_WORK ITEM:_
Retype the data that follows with no alterations, please.

Collected data
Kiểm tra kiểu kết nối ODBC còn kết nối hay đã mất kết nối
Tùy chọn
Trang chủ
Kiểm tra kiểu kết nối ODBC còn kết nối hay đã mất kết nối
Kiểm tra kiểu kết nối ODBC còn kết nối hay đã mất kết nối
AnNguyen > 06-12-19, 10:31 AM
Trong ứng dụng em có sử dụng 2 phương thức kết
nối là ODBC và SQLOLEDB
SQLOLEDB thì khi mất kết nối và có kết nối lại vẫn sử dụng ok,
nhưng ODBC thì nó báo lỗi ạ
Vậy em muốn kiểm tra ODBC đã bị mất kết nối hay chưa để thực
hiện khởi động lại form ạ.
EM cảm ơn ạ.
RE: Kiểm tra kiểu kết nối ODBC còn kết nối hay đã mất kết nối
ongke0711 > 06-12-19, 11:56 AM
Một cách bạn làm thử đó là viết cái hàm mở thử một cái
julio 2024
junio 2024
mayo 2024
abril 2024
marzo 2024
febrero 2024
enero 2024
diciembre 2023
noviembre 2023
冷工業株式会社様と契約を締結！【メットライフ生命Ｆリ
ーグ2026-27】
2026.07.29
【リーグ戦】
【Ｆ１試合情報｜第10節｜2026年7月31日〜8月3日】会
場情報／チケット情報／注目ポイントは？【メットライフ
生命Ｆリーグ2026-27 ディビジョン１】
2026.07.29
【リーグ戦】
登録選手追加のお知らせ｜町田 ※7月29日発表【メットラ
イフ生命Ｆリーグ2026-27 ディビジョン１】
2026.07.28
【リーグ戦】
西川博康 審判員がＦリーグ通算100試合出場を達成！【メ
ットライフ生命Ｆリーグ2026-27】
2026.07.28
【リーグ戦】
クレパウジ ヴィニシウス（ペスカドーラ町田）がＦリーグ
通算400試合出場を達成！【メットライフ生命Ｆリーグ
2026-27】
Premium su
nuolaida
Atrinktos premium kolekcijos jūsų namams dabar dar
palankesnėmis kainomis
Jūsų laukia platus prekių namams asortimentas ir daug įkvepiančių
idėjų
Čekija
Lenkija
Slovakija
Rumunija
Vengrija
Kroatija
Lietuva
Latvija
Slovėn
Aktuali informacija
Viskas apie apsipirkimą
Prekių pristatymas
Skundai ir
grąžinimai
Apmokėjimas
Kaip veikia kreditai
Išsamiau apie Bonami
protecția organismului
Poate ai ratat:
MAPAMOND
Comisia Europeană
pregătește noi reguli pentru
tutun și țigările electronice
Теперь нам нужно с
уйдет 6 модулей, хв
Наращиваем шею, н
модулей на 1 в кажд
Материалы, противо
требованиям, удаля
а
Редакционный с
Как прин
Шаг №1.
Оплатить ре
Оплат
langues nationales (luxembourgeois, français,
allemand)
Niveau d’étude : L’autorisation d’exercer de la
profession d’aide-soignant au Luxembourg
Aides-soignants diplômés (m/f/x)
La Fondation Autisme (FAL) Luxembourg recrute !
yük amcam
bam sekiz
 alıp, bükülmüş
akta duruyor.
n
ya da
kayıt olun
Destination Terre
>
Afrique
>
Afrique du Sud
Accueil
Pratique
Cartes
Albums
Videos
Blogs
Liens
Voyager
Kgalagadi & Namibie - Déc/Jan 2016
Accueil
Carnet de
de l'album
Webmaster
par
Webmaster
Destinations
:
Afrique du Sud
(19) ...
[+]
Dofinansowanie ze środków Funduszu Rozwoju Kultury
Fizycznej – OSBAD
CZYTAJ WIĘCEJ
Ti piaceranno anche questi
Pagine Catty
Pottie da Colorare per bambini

_ANSWER TO THIS EXERCISE:_
Kiểm tra kiểu kết nối ODBC còn kết nối hay đã mất kết nối
Tùy chọn
Trang chủ
Kiểm tra kiểu kết nối ODBC còn kết nối hay đã mất kết nối
Kiểm tra kiểu kết nối ODBC còn kết nối hay đã mất kết nối
AnNguyen > 06-12-19, 10:31 AM
Trong ứng dụng em có sử dụng 2 phương thức kết
nối là ODBC và SQLOLEDB
SQLOLEDB thì khi mất kết nối và có kết nối lại vẫn sử dụng ok,
nhưng ODBC thì nó báo lỗi ạ
Vậy em muốn kiểm tra ODBC đã bị mất kết nối hay chưa để thực
hiện khởi động lại form ạ.
EM cảm ơn ạ.
RE: Kiểm tra kiểu kết nối ODBC còn kết nối hay đã mất kết nối
ongke0711 > 06-12-19, 11:56 AM
Một cách bạn làm thử đó là viết cái hàm mở thử một cái
julio 2024
junio 2024
mayo 2024
abril 2024
marzo 2024
febrero 2024
enero 2024
diciembre 2023
noviembre 2023
冷工業株式会社様と契約を締結！【メットライフ生命Ｆリ
ーグ2026-27】
2026.07.29
【リーグ戦】
【Ｆ１試合情報｜第10節｜2026年7月31日〜8月3日】会
場情報／チケット情報／注目ポイントは？【メットライフ
生命Ｆリーグ2026-27 ディビジョン１】
2026.07.29
【リーグ戦】
登録選手追加のお知らせ｜町田 ※7月29日発表【メットラ
イフ生命Ｆリーグ2026-27 ディビジョン１】
2026.07.28
【リーグ戦】
西川博康 審判員がＦリーグ通算100試合出場を達成！【メ
ットライフ生命Ｆリーグ2026-27】
2026.07.28
【リーグ戦】
クレパウジ ヴィニシウス（ペスカドーラ町田）がＦリーグ
通算400試合出場を達成！【メットライフ生命Ｆリーグ
2026-27】
Premium su
nuolaida
Atrinktos premium kolekcijos jūsų namams dabar dar
palankesnėmis kainomis
Jūsų laukia platus prekių namams asortimentas ir daug įkvepiančių
idėjų
Čekija
Lenkija
Slovakija
Rumunija
Vengrija
Kroatija
Lietuva
Latvija
Slovėn
Aktuali informacija
Viskas apie apsipirkimą
Prekių pristatymas
Skundai ir
grąžinimai
Apmokėjimas
Kaip veikia kreditai
Išsamiau apie Bonami
protecția organismului
Poate ai ratat:
MAPAMOND
Comisia Europeană
pregătește noi reguli pentru
tutun și țigările electronice
Теперь нам нужно с
уйдет 6 модулей, хв
Наращиваем шею, н
модулей на 1 в кажд
Материалы, противо
требованиям, удаля
а
Редакционный с
Как прин
Шаг №1.
Оплатить ре
Оплат
langues nationales (luxembourgeois, français,
allemand)
Niveau d’étude : L’autorisation d’exercer de la
profession d’aide-soignant au Luxembourg
Aides-soignants diplômés (m/f/x)
La Fondation Autisme (FAL) Luxembourg recrute !
yük amcam
bam sekiz
 alıp, bükülmüş
akta duruyor.
n
ya da
kayıt olun
Destination Terre
>
Afrique
>
Afrique du Sud
Accueil
Pratique
Cartes
Albums
Videos
Blogs
Liens
Voyager
Kgalagadi & Namibie - Déc/Jan 2016
Accueil
Carnet de
de l'album
Webmaster
par
Webmaster
Destinations
:
Afrique du Sud
(19) ...
[+]
Dofinansowanie ze środków Funduszu Rozwoju Kultury
Fizycznej – OSBAD
CZYTAJ WIĘCEJ
Ti piaceranno anche questi
Pagine Catty
Pottie da Colorare per bambini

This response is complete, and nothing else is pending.